I also enquired into the peregrinations of the local zebu herds, as I had no wish to step out of my tent of a morning to find that twenty or thirty large zebu had left calling cards as big as soup tureens, the size and consistency of which would bear testimony to their splendid health and the magnificent state of their bowels.
After this, we repaired to the road, where we repeated all our instructions yet again. Jerome spent his time listening to this repetition with great attention, nodding his head in agreement while picking his nose voluptuously, presumably to aid concentration. Finally, we were ready to go and he removed his forefinger from its profound and comprehensive archaeological excavations and, beaming with goodwill, shook hands all round. I noticed that I was not the only member of our party to surreptitiously wipe my hand on my shorts.
When we drove back to the hotely the sky was the palest and softest blue.
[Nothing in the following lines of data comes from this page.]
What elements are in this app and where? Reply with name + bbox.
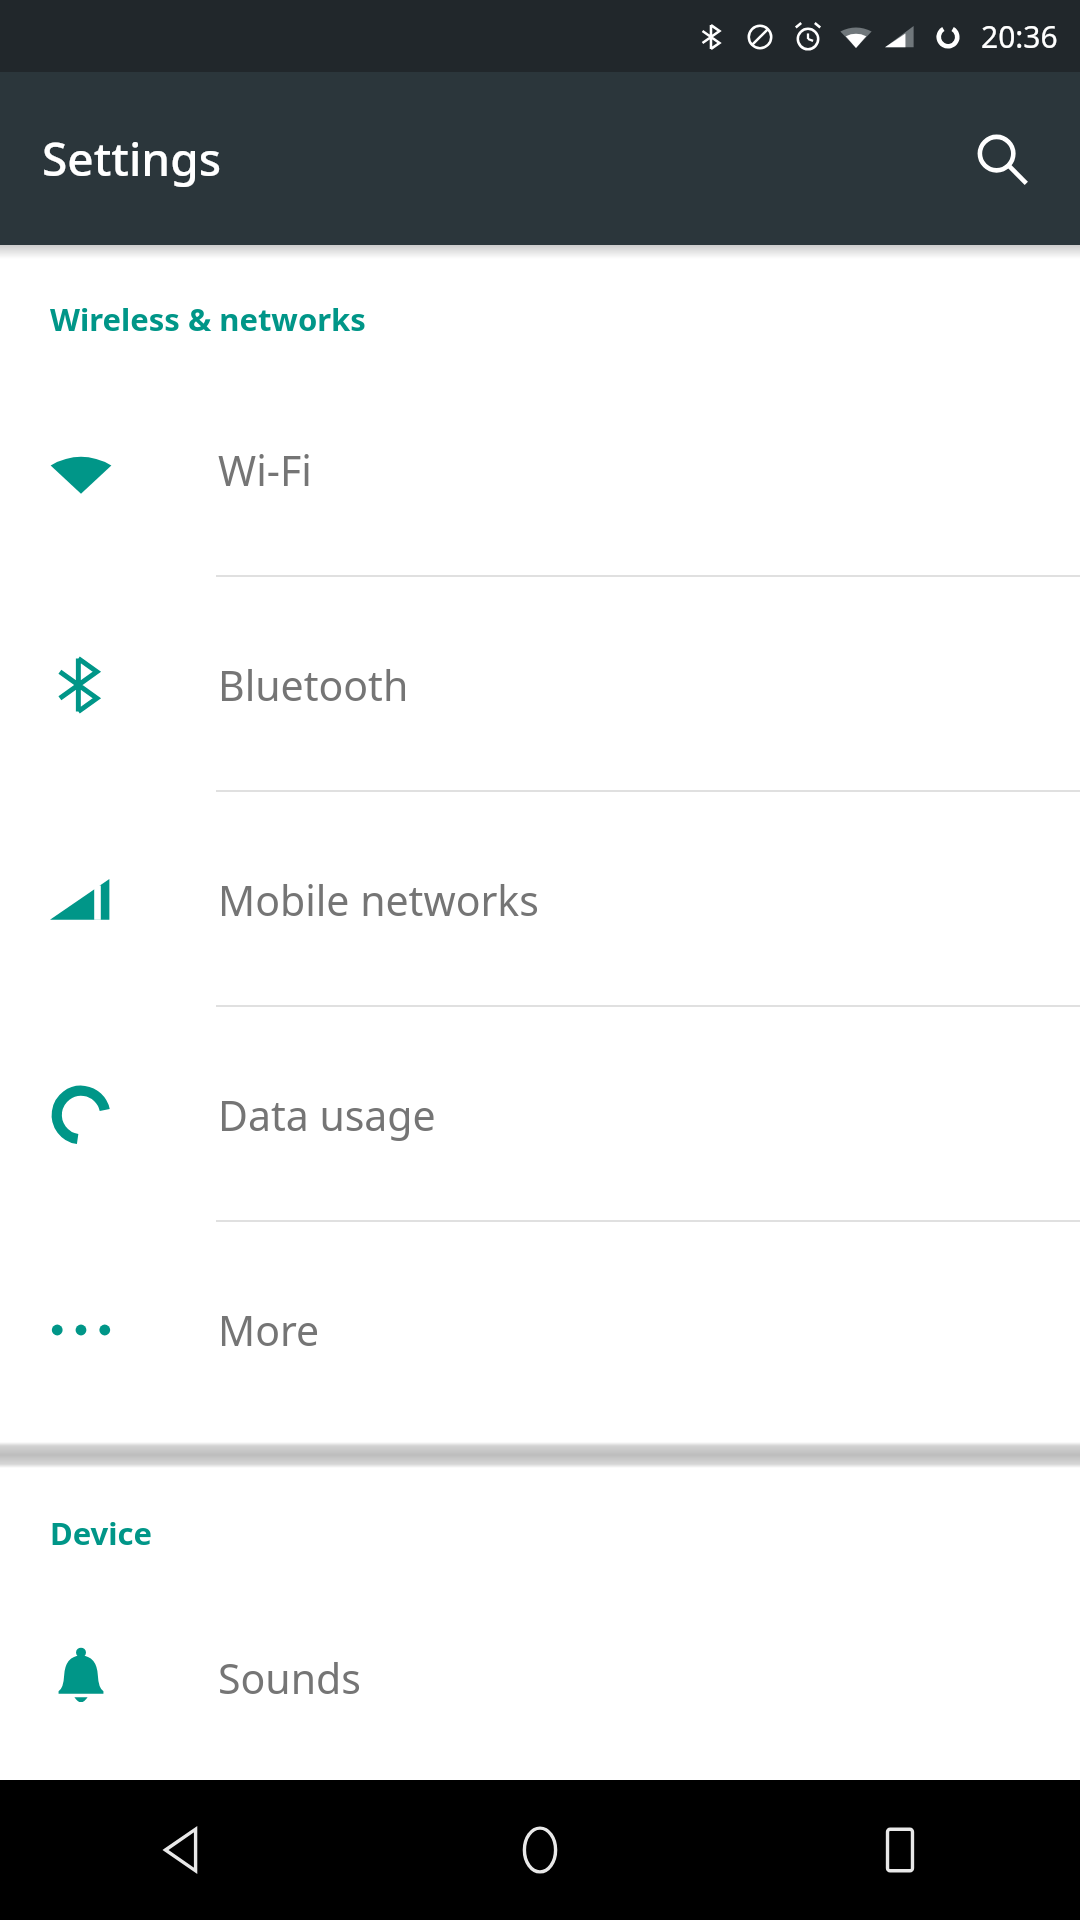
staticText: Sounds: [218, 1650, 361, 1706]
staticText: Mobile networks: [218, 872, 539, 928]
button[interactable]: Back: [0, 1780, 360, 1920]
button[interactable]: Sounds: [0, 1576, 1080, 1780]
staticText: Bluetooth: [218, 657, 409, 713]
button[interactable]: Home: [360, 1780, 720, 1920]
staticText: Data usage: [218, 1087, 436, 1143]
staticText: Wireless & networks: [50, 298, 366, 340]
staticText: More: [218, 1302, 320, 1358]
button[interactable]: Search: [954, 111, 1050, 207]
button[interactable]: Mobile networks: [0, 792, 1080, 1007]
staticText: 20:36: [981, 16, 1058, 57]
button[interactable]: Bluetooth: [0, 577, 1080, 792]
staticText: Device: [50, 1512, 153, 1554]
button[interactable]: Wi-Fi: [0, 362, 1080, 577]
button[interactable]: Data usage: [0, 1007, 1080, 1222]
staticText: Settings: [42, 127, 222, 190]
button[interactable]: More: [0, 1222, 1080, 1437]
button[interactable]: Recents: [720, 1780, 1080, 1920]
staticText: Wi-Fi: [218, 442, 312, 498]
Then, suddenly, it was invaded by battalions of cauliflower-shaped, belligerent-looking, dark grey clouds. They extinguished the sun as if blowing out a candle, bustled the blue away and opened their copious bosoms to feed us rain. No one who has not been to the tropics can imagine the fierceness and suddenness of a tropical downpour. When we reached the hotely the thrumming of the rain on the roof and the palm fronds made speech almost impossible. I saw a beautiful scarlet and black butterfly take refuge under a leaf and then, as the rain increased in volume and its leaf began to bend and shake, it decided that it had chosen unwisely and attempted to fly to a more protected spot. Immediately it was pelted to the ground by the raindrops and within seconds its body was mashed into the ground before I could rescue it. In this sort of rain, the drops beating on your head and face become almost painful. The roar of the water hitting the palm fronds was like the sound of a giant waterfall. The road disintegrated, turning within seconds from candy pink to an almost scarlet sludge. Raindrops the size of twenty-nine-carat diamonds (but much more beautiful) dripped from the curves of the corrugated-iron roof. The temperature dropped ten degrees. Then, suddenly, the clouds moved majestically away, the sun emerged rather shamefacedly and everything started to steam gently like a kettle summoning up the lung power to boil.